Our generation needs a little more of the wisdom of the older cultures in this regard. Asian, Indian and Arabic cooking make use of so many different types of natural foods, they find moderation in variety, and enjoy a range of fruits and vegetables and pulses and oils that put the modern Western diet to shame. That being the case, I am going to share a healthy way of spudding it up with you, it's one of Mum's simplest and most devoured dishes, she literally makes it in 20 minutes or so whenever anyone has the urge. The urge gets had alot! So, get your potatoes off the couch and do this to them:

This one hails from Lebanon, so i think we'll call it:

The Fully Sick Salad and you will need:
4 or 5 potatoes (try different types for some nice textural variety, skins off)
lashings of olive oil (get a good, strong one, it blends sharply with the creaminess of the potato)
pepper (if you can get some Lebanese pepper it's that much more authentic)
purple onions
salt 

It's easier than a dodgy back compensation claim: all you do is boil the potatoes (or microwave them, if you'd like to kill most of the nutrients), let them cool a little, toss in chopped onion, lots of oil and salt and pepper to taste. I am not going to lie to you, i've tried making this and it never tastes quite as good as Mums. She has some creepy ability to make it just so, she and no one else. It's a phenomenal tasting salad, and so simple. I love it on a hot day straight from the fridge. Mum usually serves it with cold boiled eggs for breakfast. The devout Lebanese among us use leb bread and not a fork to eat it. It's beautiful in any type of sandwich, I like it with dark rye and hummus. Mmm, it's one of the better things about being an Arab, kind of puts the Giant Nose Thing into perspective.

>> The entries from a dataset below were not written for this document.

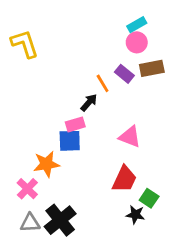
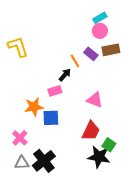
yellow L-shape: (25, 44) -> (18, 47), moved
blue square: (70, 141) -> (51, 118), moved
orange star: (46, 164) -> (34, 107), moved
black star: (135, 215) -> (99, 157), size x1.6

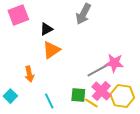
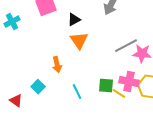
orange triangle: (51, 50) -> (79, 41), turned -30
gray line: (98, 70) -> (126, 46), moved
pink cross: (101, 91) -> (129, 82), turned -30

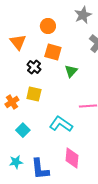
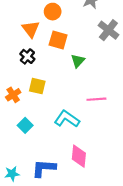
orange triangle: (18, 42) -> (31, 29), moved
black cross: (34, 67) -> (27, 56), moved
cyan star: (16, 162) -> (12, 174), moved
blue L-shape: (40, 169) -> (44, 168), turned 100

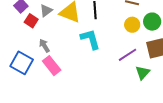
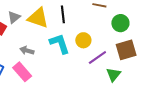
yellow circle: (132, 25) -> (83, 40), moved
gray arrow: (44, 46) -> (27, 51), moved, turned -40

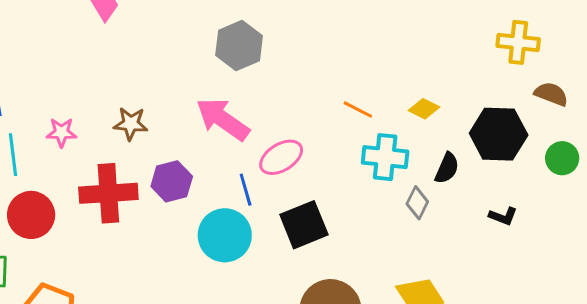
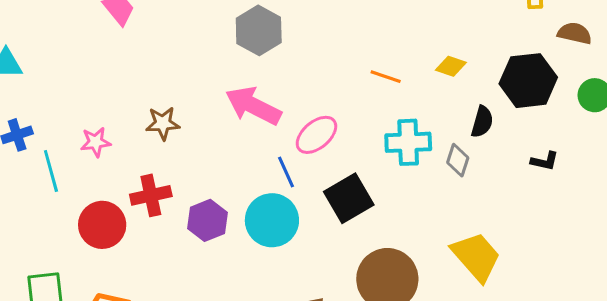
cyan cross: (385, 157) -> (408, 142), moved
purple hexagon: (172, 181) -> (207, 220), moved
red cross: (108, 193) -> (151, 195), size x0.7
red circle: (31, 215) -> (102, 225), moved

Try making it at home, perfect summer food, even nicer after it's been in the fridge for a day, the flavours settle in and make gorgeous taste babies. What do the rest of you do with potatoes? Share away, I need some more ideas. The Fully Sick Salad has to be tried to be believed, if your version fails then invite yourself and everyone you know over to my parents, they don't need any notice at all to cater for hundreds. It's kind of embarassing. 

The Fully Sick Salad: so yummy, it would've brought Zarathustra down any mountain much sooner. And Thus Spake Amanda.

4 comments:

reggers said...

yeah yeah! Amanda hurry up and finish your exams so I can give you a sampling of the olive oil I have here - sent over in big tubs straight from the 'in-laws' olive plantation in Kalamata. Its almost as black as petrol and is so so full of flavour. Works wonderfully well in the Greek's potato salad, which is remarkably similar to the Leb version, with only the only addition being crushed garlic. They leave the skins on as well.

Still working on the moussaka. And the pomegranate. And the photo of my knife. Maybe I can work it into one spectacular work of art.

And Thus Spake Amanda. The potato is most certainly not dead (unlike GOD).

amanda said...

haha. black as petrol? i love the sound of this. you cant torture a lebanese person with olive oil, it isnt fair. exams die this friday, i can not wait! crushed garlic sounds divine, theres nothing better than offending people with the smell of your breath AND having a great lunch. we will be so happy soon. how was hobart?

reggers said...

good luck with the exams...hobart was wet and cold and I learnt lots about root canals. We appear to have organised ourselves a few dozen different food outings which means a lot of exercise for me to offset the calorie intake. I call it my fat offset omissions trading scheme. We should start a Cake + the Knife food club.

Thank you for your dig at my attempt to describe the oil. I had another look and its actually dark green (not surprisingly). The potato salad combined with a some BBQ oregano/garlic/oil/lamb cutlets and a few spoons of tzatziki = what I like to call 'stink lunch'. I can't wait for us to both stink out a soon to be designated location.

amanda said...

...and its 5km radius! c + k club sounds like a great idea, i think dan and anna from school would be up for it, we could do a new place every month or fortnight or something, i am hungry and over histology!!!